For many of us, committing to a database means a fear of having to interact with our data through a narrow set of pre-defined menus. Consider the problem of embedding hyperlinks in our data, discussed in the section "Internal and External Hyperlinks" above. We may understand what a hyperlink is, but we have to wait until the database understands before we can use them. Hence the impoverished linking of almost every genealogy online today.

A database must foresee every eventuality, in a way that the blank screen on which you hand-draw your narrative need not. Is that personal name too long to fit into the pre-defined field [11]? Does that person have too many wives [11]? (And if so, what do you do?) Did the database anticipate that someone might marry their own niece [45]? And so on.

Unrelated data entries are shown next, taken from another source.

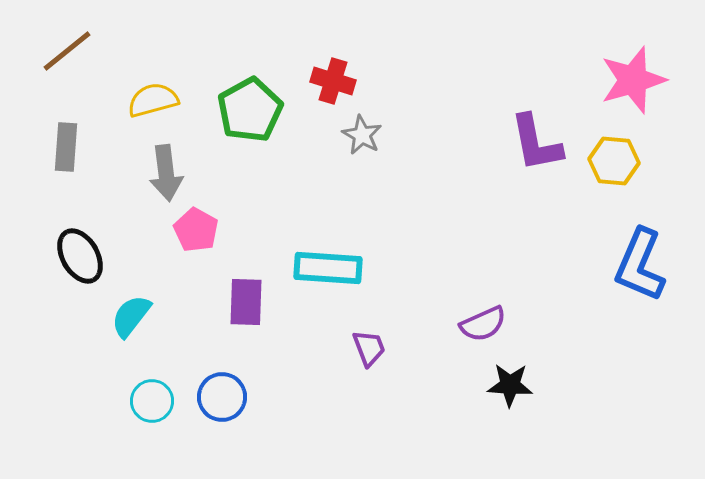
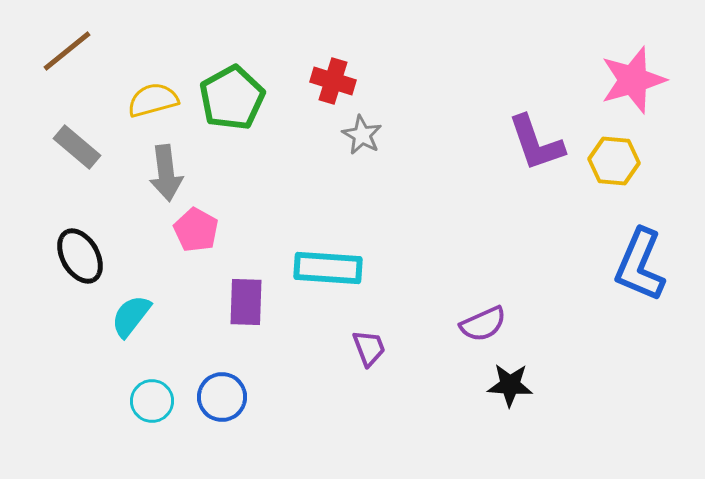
green pentagon: moved 18 px left, 12 px up
purple L-shape: rotated 8 degrees counterclockwise
gray rectangle: moved 11 px right; rotated 54 degrees counterclockwise
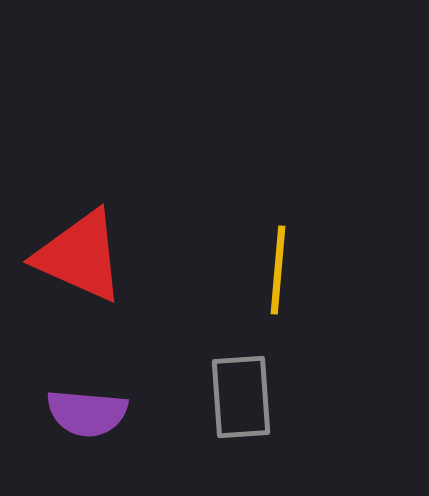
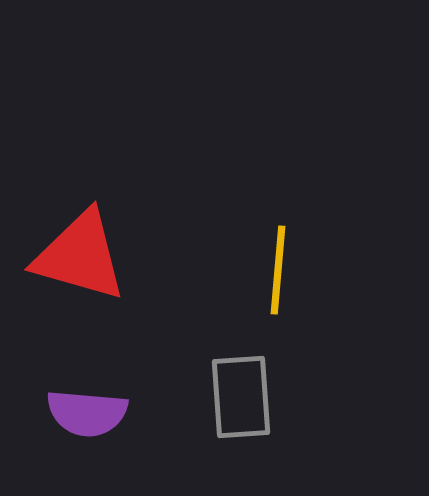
red triangle: rotated 8 degrees counterclockwise
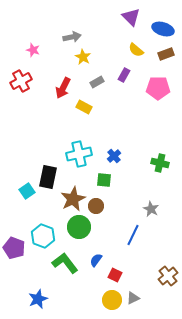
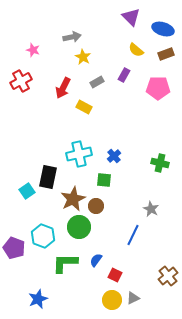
green L-shape: rotated 52 degrees counterclockwise
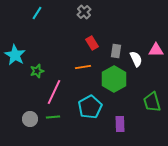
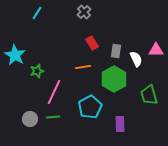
green trapezoid: moved 3 px left, 7 px up
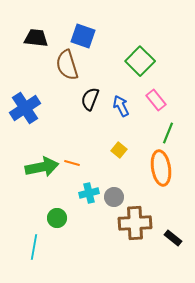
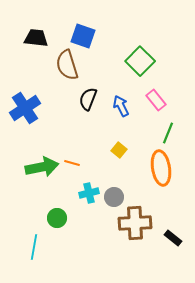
black semicircle: moved 2 px left
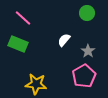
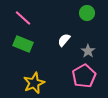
green rectangle: moved 5 px right
yellow star: moved 2 px left, 1 px up; rotated 30 degrees counterclockwise
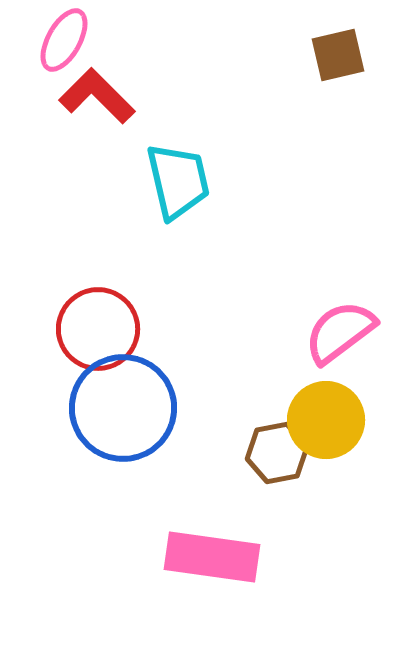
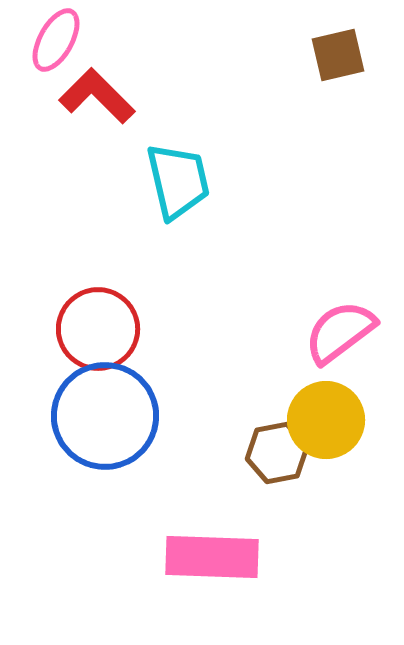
pink ellipse: moved 8 px left
blue circle: moved 18 px left, 8 px down
pink rectangle: rotated 6 degrees counterclockwise
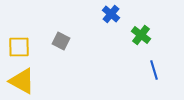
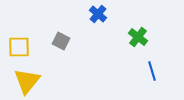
blue cross: moved 13 px left
green cross: moved 3 px left, 2 px down
blue line: moved 2 px left, 1 px down
yellow triangle: moved 5 px right; rotated 40 degrees clockwise
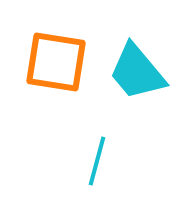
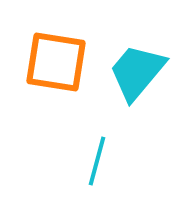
cyan trapezoid: rotated 80 degrees clockwise
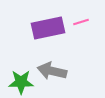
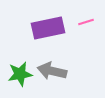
pink line: moved 5 px right
green star: moved 1 px left, 8 px up; rotated 10 degrees counterclockwise
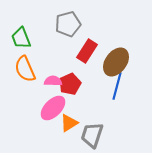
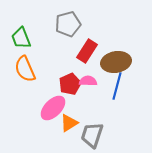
brown ellipse: rotated 44 degrees clockwise
pink semicircle: moved 35 px right
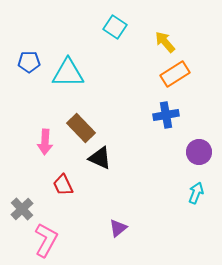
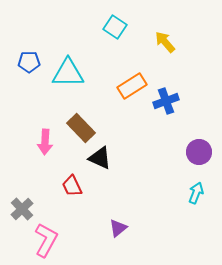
orange rectangle: moved 43 px left, 12 px down
blue cross: moved 14 px up; rotated 10 degrees counterclockwise
red trapezoid: moved 9 px right, 1 px down
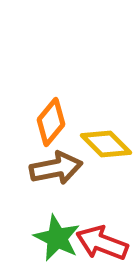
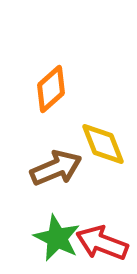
orange diamond: moved 33 px up; rotated 9 degrees clockwise
yellow diamond: moved 3 px left; rotated 24 degrees clockwise
brown arrow: rotated 12 degrees counterclockwise
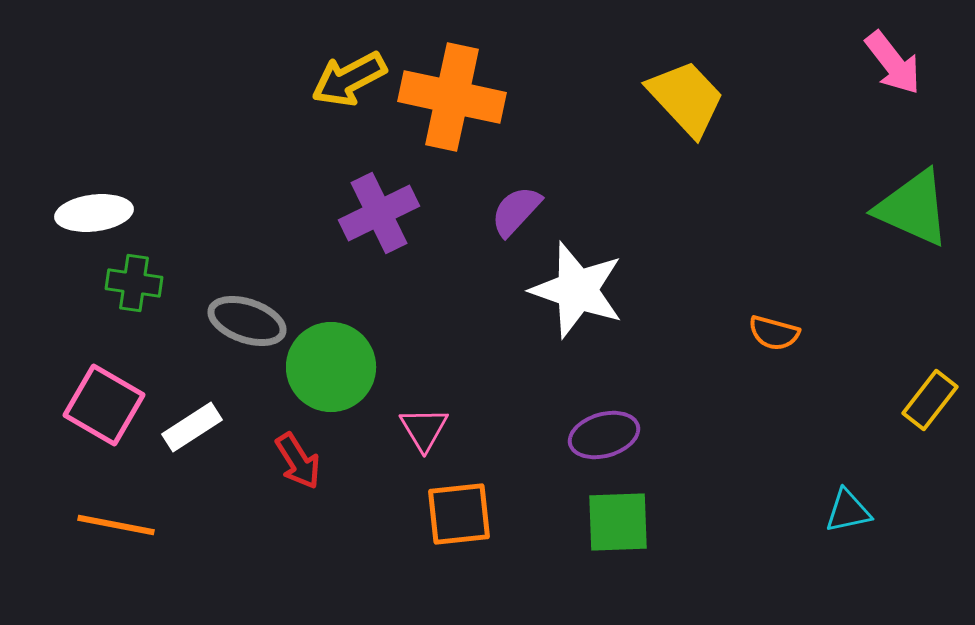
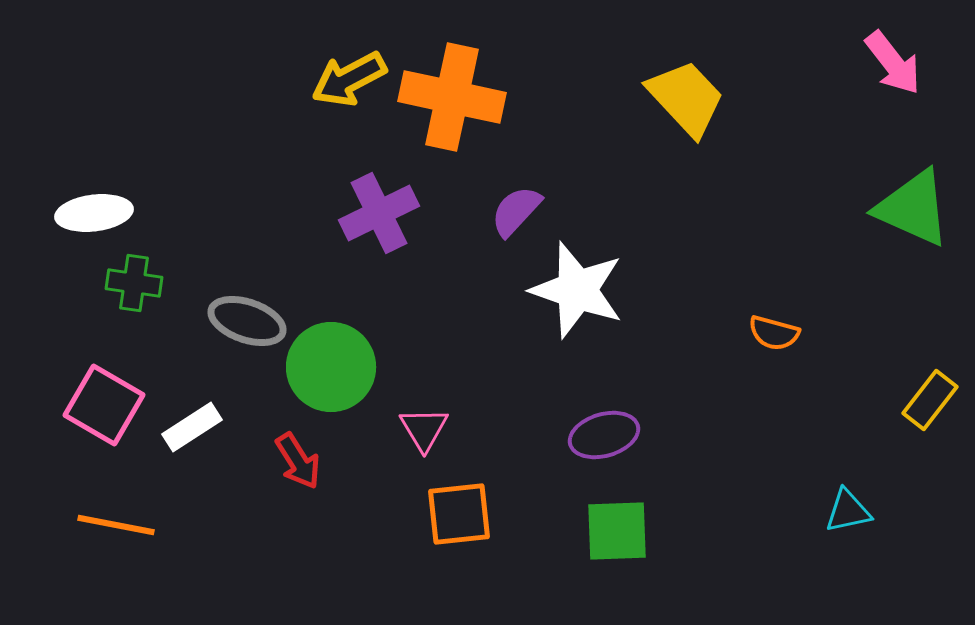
green square: moved 1 px left, 9 px down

The discussion "Side-notes, partial trees, and other additions" above is a long list of additions and enhancements to our pedigree that may be difficult or impossible to construct through a database. When hand-drawing a narrative, these problems that database users wrestle with every day simply do not exist.

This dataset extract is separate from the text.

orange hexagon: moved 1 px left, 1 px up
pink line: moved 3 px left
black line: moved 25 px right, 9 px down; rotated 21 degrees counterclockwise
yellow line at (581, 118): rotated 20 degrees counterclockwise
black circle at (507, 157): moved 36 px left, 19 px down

Am I arguing against using databases at all?

Am I arguing against using databases at all? Of course not. There are also disadvantages to writing pedigrees by hand. You miss out on all the dedicated software designed to process GEDCOM (and other format) databases - find date inconsistencies, generate summary charts, a surname index, and so forth. You can still have a search engine, only it will have to search the raw text of the web pages rather than being able to search a particular field, like, for example, "surname". On my site [16], I have a full search engine, but no surname index.

In particular, it is easy to generate binary ancestor charts from a database. See for example the ancestors of the 8th Earl of Ormond [47] in the genealogy of Paddy Waldron [46]. A quite impressive system is in operation at the online Ancestral File of the Church of Jesus Christ of the Latter-Day Saints [48]. See for example the ancestors of Edward III [49]. Another good example of an automated ancestors chart showing a large number of generations on screen at the same time (at some cost in readability) is the Ancestors of Paul B. McBride [50]. For a survey of GEDCOM-to-web-page convertors see [51]. For a survey of genealogy databases with native web-output see [52].

However, just because we want to use HIN doesn't mean we have to abandon databases. Which leads us to the next section.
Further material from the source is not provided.